# DIRECTIONS
Every record needs to be repeated exactly; its pictures do not.

# DATASET RECORDS
■ ■ ■

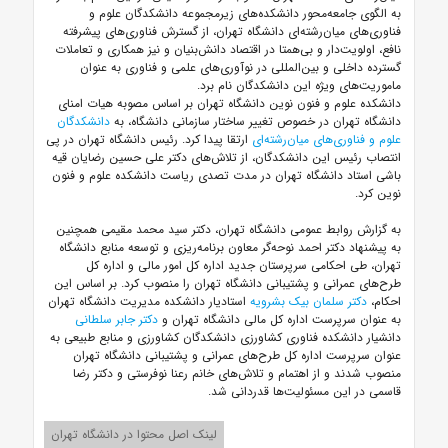
به الگوی جامعه‌محور دانشکده‌های زیرمجموعه دانشکدگان علوم و
فناوری‌های میان‌رشته‌ای دانشگاه تهران، از گسترش فناوری‌های پیشرفته
نافع، اولویت‌دار و بی‌همتا در اقتصاد دانش‌بنیان و نیز همکاری و تعاملات
گسترده داخلی و بین‌المللی در نوآوری‌های علمی و فناوری به عنوان
ماموریت‌های ویژه این دانشکدگان نام برد.
دانشکده علوم و فنون نوین دانشگاه تهران بر اساس مصوبه هیات امنای
دانشگاه تهران در خصوص تغییر ساختار سازمانی دانشگاه، به
دانشکدگان
علوم و فناوری‌های میان‌رشته‌ای
ارتقا پیدا کرد. رئیس دانشگاه تهران در پی
انتصاب رئیس این دانشکدگان، از تلاش‌های دکتر علی حسین رضایان قیه
باشی استاد دانشگاه تهران در مدت تصدی ریاست دانشکده علوم و فنون
نوین کرد.
به گزارش روابط عمومی دانشگاه تهران، دکتر سید محمد مقیمی همچنین
به پیشنهاد دکتر احمد نوحه‌گر معاون برنامه‌ریزی و توسعه منابع دانشگاه
تهران، طی احکامی سرپرستان جدید اداره کل امور مالی و اداره کل
طرح‌های عمرانی و پشتیبانی دانشگاه تهران را منصوب کرد. بر اساس این
احکام،
دکتر سلمان بیک بشرویه
استادیار دانشکده مدیریت دانشگاه تهران
به عنوان سرپرست اداره کل مالی دانشگاه تهران و
دکتر جابر سلطانی
دانشیار دانشکده فناوری کشاورزی دانشکدگان کشاورزی و منابع طبیعی به
عنوان سرپرست اداره کل طرح‌های عمرانی و پشتیبانی دانشگاه تهران
منصوب شدند و از اهتمام و تلاش‌های خانم رعنا نوفرستی و دکتر رضا
قاسمی در این مسئولیت‌ها قدردانی شد.
لینک اصل محتوا در دانشگاه تهران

■ ■ ■

# RESPONSE BOX
به الگوی جامعه‌محور دانشکده‌های زیرمجموعه دانشکدگان علوم و
فناوری‌های میان‌رشته‌ای دانشگاه تهران، از گسترش فناوری‌های پیشرفته
نافع، اولویت‌دار و بی‌همتا در اقتصاد دانش‌بنیان و نیز همکاری و تعاملات
گسترده داخلی و بین‌المللی در نوآوری‌های علمی و فناوری به عنوان
ماموریت‌های ویژه این دانشکدگان نام برد.
دانشکده علوم و فنون نوین دانشگاه تهران بر اساس مصوبه هیات امنای
دانشگاه تهران در خصوص تغییر ساختار سازمانی دانشگاه، به
دانشکدگان
علوم و فناوری‌های میان‌رشته‌ای
ارتقا پیدا کرد. رئیس دانشگاه تهران در پی
انتصاب رئیس این دانشکدگان، از تلاش‌های دکتر علی حسین رضایان قیه
باشی استاد دانشگاه تهران در مدت تصدی ریاست دانشکده علوم و فنون
نوین کرد.
به گزارش روابط عمومی دانشگاه تهران، دکتر سید محمد مقیمی همچنین
به پیشنهاد دکتر احمد نوحه‌گر معاون برنامه‌ریزی و توسعه منابع دانشگاه
تهران، طی احکامی سرپرستان جدید اداره کل امور مالی و اداره کل
طرح‌های عمرانی و پشتیبانی دانشگاه تهران را منصوب کرد. بر اساس این
احکام،
دکتر سلمان بیک بشرویه
استادیار دانشکده مدیریت دانشگاه تهران
به عنوان سرپرست اداره کل مالی دانشگاه تهران و
دکتر جابر سلطانی
دانشیار دانشکده فناوری کشاورزی دانشکدگان کشاورزی و منابع طبیعی به
عنوان سرپرست اداره کل طرح‌های عمرانی و پشتیبانی دانشگاه تهران
منصوب شدند و از اهتمام و تلاش‌های خانم رعنا نوفرستی و دکتر رضا
قاسمی در این مسئولیت‌ها قدردانی شد.
لینک اصل محتوا در دانشگاه تهران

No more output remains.